Составители духов и разных притираний, чеканщики по серебру и золоту, разные швецы, особенно складно шившие, кузнецы и слесаря, — куда было деваться всему этому народу? Они не были ни политики, ни воины. Их отечество было там, где они устанавливали рабочий свой станок.
Они не играли никакой роли в борьбе, закипевшей вокруг самозванца, не принадлежали ни к какой партии.
Они сейчас же, как появились в Москве, осели на самое её дно, зарылись там в ил и тину. О таких людях не говорить история. Но от самозванца осталось кое-что и повиднее серебряников, часовщиков, составителей помады, швецов и кузнецов. Большие бояре стали держать на своих дворах разный сброд из людей не подлого звания. Только благодаря этому сброду Шуйскому и удалось захватить царский трон. Конечно, эта русская шляхта во многом уступала польской и литовской, но она в любую минуту не хуже польской, готова была лезть на нож за своего благодетеля, ее поившего и кормившего.
Но это никому не казалось «скверной», ибо у больших бояр и раньше находили приют такие люди на мужской и на женской половине — приживатели и приживалки.
Приживателям через бояр часто удавалось пристроить или себя, или своих родичей на служебный должности. Но в эпоху смут приживатели превратились в нечто похожее на домашнюю гвардию и такими и остались надолго после.
Дом боярина, о котором я веду здесь речь, был полон и приживалок, и приживателей.
И в ту самую ночь, когда боярин послал лошадей за Молчановым, на женскую половину две приживалки в лисьих, крытых тонким сукном шубах привели необычайно красивую девушку брюнетку.
Сестра боярина, напуганная болезнью брата, хотела погадать, как будет лучше: идти ли ей в монастырь, если брать умрет, или оставаться в миру.
Затем и привели к ней эту девушку-гадалку.
Две приживалки, ходившие за ней пешком, так как все делалось втайне от боярина, и нельзя было поэтому взять из людской человека и лошадей на конюшне, — возвратились иззябшие и издрогшие.

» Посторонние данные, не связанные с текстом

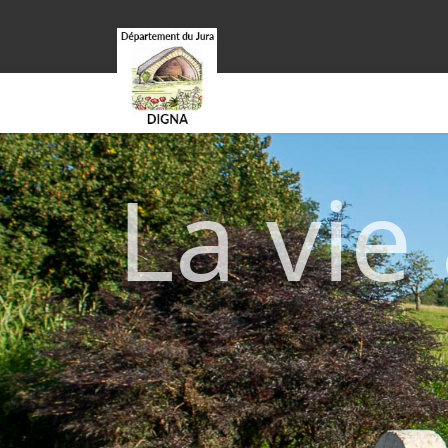
La vie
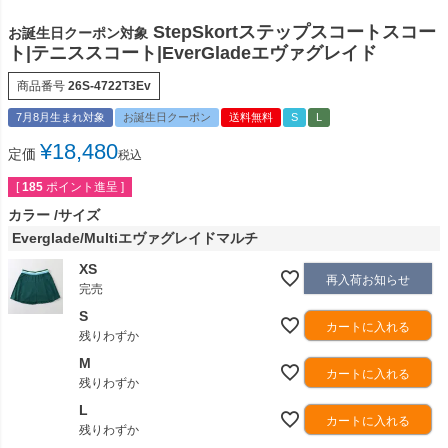
StepSkortステップスコートスコー
お誕生日クーポン対象
ト|テニススコート|EverGladeエヴァグレイド
商品番号
26S-4722T3Ev
7月8月生まれ対象
お誕生日クーポン
送料無料
S
L
¥
18,480
定価
税込
[
185
ポイント進呈 ]
カラー
サイズ
Everglade/Multiエヴァグレイドマルチ
XS
再入荷お知らせ
完売
S
カートに入れる
残りわずか
M
カートに入れる
残りわずか
L
カートに入れる
残りわずか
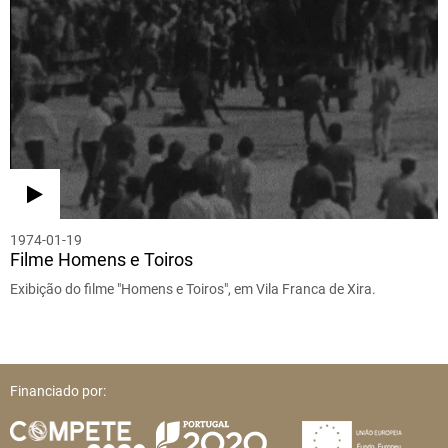
1974-01-19
Filme Homens e Toiros
Exibição do filme "Homens e Toiros", em Vila Franca de Xira.
Financiado por:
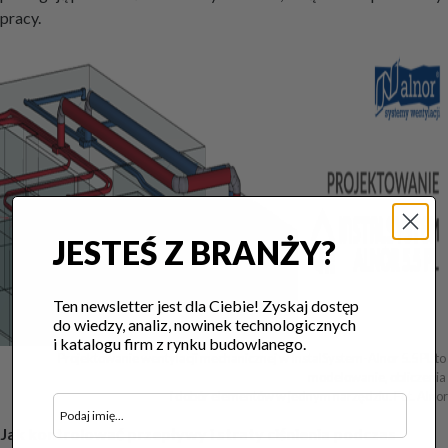
pracy.
JESTEŚ Z BRANŻY?
Ten newsletter jest dla Ciebie! Zyskaj dostęp
do wiedzy, analiz, nowinek technologicznych
i katalogu firm z rynku budowlanego.
Projektowanie wentylacji mechanicznej w InstalSystem-Alnor 5.5 PL to 
modelowanie, obliczenia 

i dobór elementów w jednym narzędziu. Fot. Alnor
Jak kontrolować przepływy i straty ciśnienia podczas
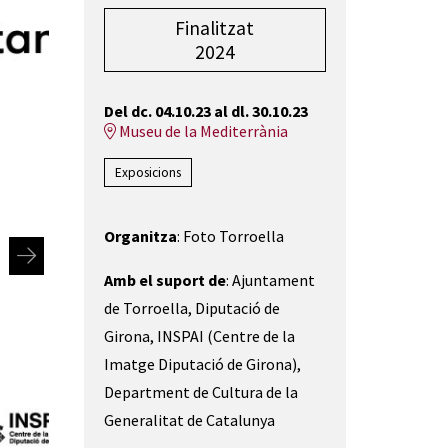
Finalitzat
2024
Del dc. 04.10.23
al dl. 30.10.23
Museu de la Mediterrània
Exposicions
Organitza
: Foto Torroella
Amb el suport de
: Ajuntament
de Torroella, Diputació de
Girona, INSPAI (Centre de la
Imatge Diputació de Girona),
Department de Cultura de la
Generalitat de Catalunya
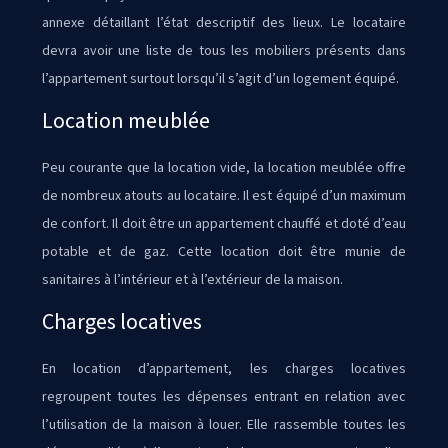
annexe détaillant l’état descriptif des lieux. Le locataire
devra avoir une liste de tous les mobiliers présents dans
l’appartement surtout lorsqu’il s’agit d’un logement équipé.
Location meublée
Peu courante que la location vide, la location meublée offre
de nombreux atouts au locataire. Il est équipé d’un maximum
de confort. Il doit être un appartement chauffé et doté d’eau
potable et de gaz. Cette location doit être munie de
sanitaires à l’intérieur et à l’extérieur de la maison.
Charges locatives
En location d’appartement, les charges locatives
regroupent toutes les dépenses entrant en relation avec
l’utilisation de la maison à louer. Elle rassemble toutes les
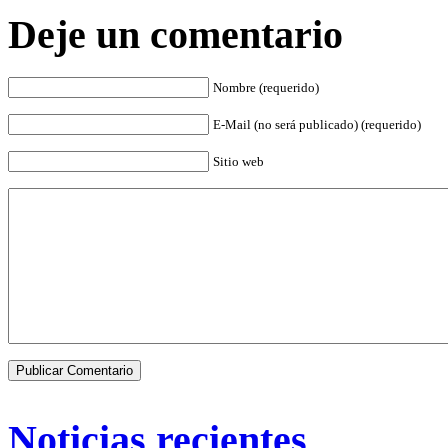
Deje un comentario
Nombre (requerido)
E-Mail (no será publicado) (requerido)
Sitio web
Noticias recientes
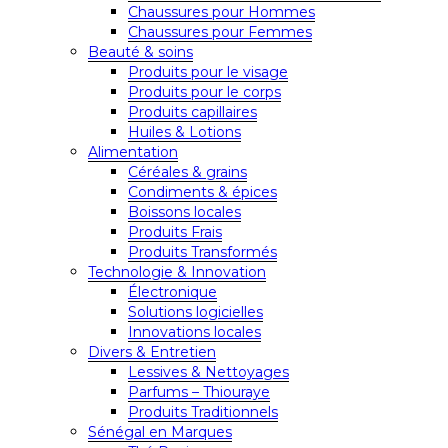
Chaussures pour Hommes
Chaussures pour Femmes
Beauté & soins
Produits pour le visage
Produits pour le corps
Produits capillaires
Huiles & Lotions
Alimentation
Céréales & grains
Condiments & épices
Boissons locales
Produits Frais
Produits Transformés
Technologie & Innovation
Électronique
Solutions logicielles
Innovations locales
Divers & Entretien
Lessives & Nettoyages
Parfums – Thiouraye
Produits Traditionnels
Sénégal en Marques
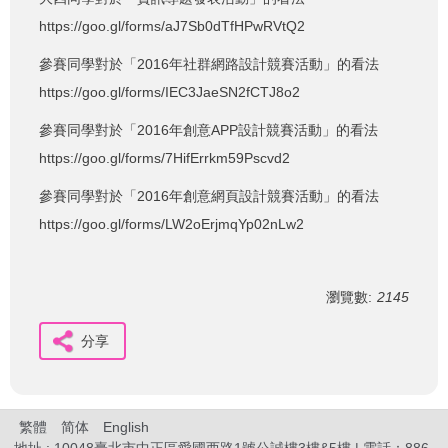
https://goo.gl/forms/aJ7Sb0dTfHPwRVtQ2
參賽同學對於「2016年社群網路設計競賽活動」的看法
https://goo.gl/forms/IEC3JaeSN2fCTJ8o2
參賽同學對於「2016年創意APP設計競賽活動」的看法
https://goo.gl/forms/7HifErrkm59Pscvd2
參賽同學對於「2016年創意網頁設計競賽活動」的看法
https://goo.gl/forms/LW2oErjmqYp02nLw2
瀏覽數:
2145
分享
繁體
简体
English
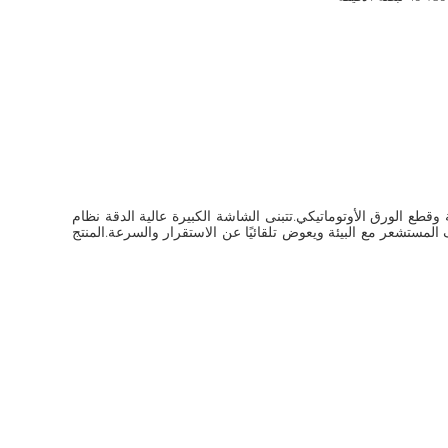
ربات القلب والطباعة الحرارية الذكية وقطع الورق الأوتوماتيكي.تتبنى الشاشة الكبيرة عالية الدقة نظام
يجية.يتكيف المستشعر مع البيئة ويعوض تلقائيًا عن الاستقرار والسرعة.المنتج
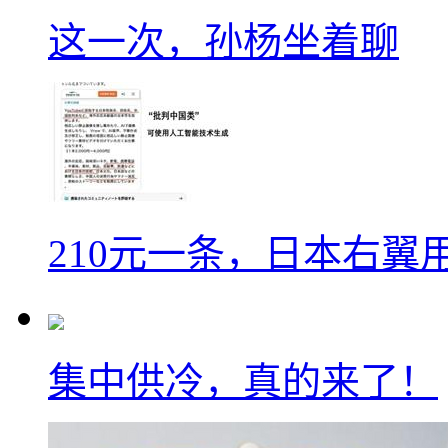
这一次，孙杨坐着聊
210元一条，日本右翼
集中供冷，真的来了！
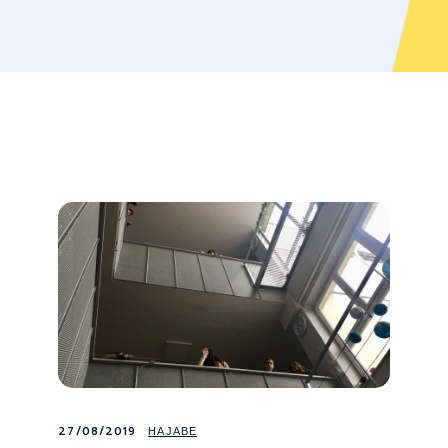
27/08/2019
НАЈАВЕ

Боярыня поднесла им по стакану вина. Пока они объяснялись с боярыней, рассказывая ей, как они плутали по городу, девушка оставалась внизу, на лестнице в ожидании, пока ее позовут наверх, на боярский ярус. Одну половину этого боярского яруса занимал боярин с сыном, в другой жила его сестра и две его внучки, дочери его сына, давно уже вдовевшего, большего кутилы и бражника, любившего сорить деньгами и хорошо знавшего почти все места в Москве, где по ночам играли в кости, пили вина, плясали и пели до рассвета и откуда вдовый боярин «наутре», когда «ударяли» к заутрене, пробирался тайком по огородам и задворкам к себе домой, иной раз обыгранный дочиста, а иной раз звеня деньгами в кармане.
Снизу на боярский ярус можно было пройти по двум лестницам: одна вела к боярыне, другая к боярину. Лестницы отделялись бревенчатой стеной одна от другой. В этой стене была дверь, так что, спустившись с лестницы, ведущей на мужскую половину, можно было попасть на лестницу, ведущую к боярыне или наоборот. Дверь обыкновенно была заперта на замок. Но сегодня эта дверь весь вечер оставалась отпертой, так как с женской половины к боярину захаживали то-и-дело и боярыня, и старуха мамка справиться, не нужно ли ему чего. Но боярин осведомлялся у мамки об одном: не привезли ли Молчанова. И все поглядывал на свою лампу — часы, горевшую тускло на табурете возле его кровати.
Когда мамка объявила ему, что Молчанов в доме, он оживился, заиграл скрещенными на груди пальцами и, не поднимаясь (он лежал навзничь), закивал головою.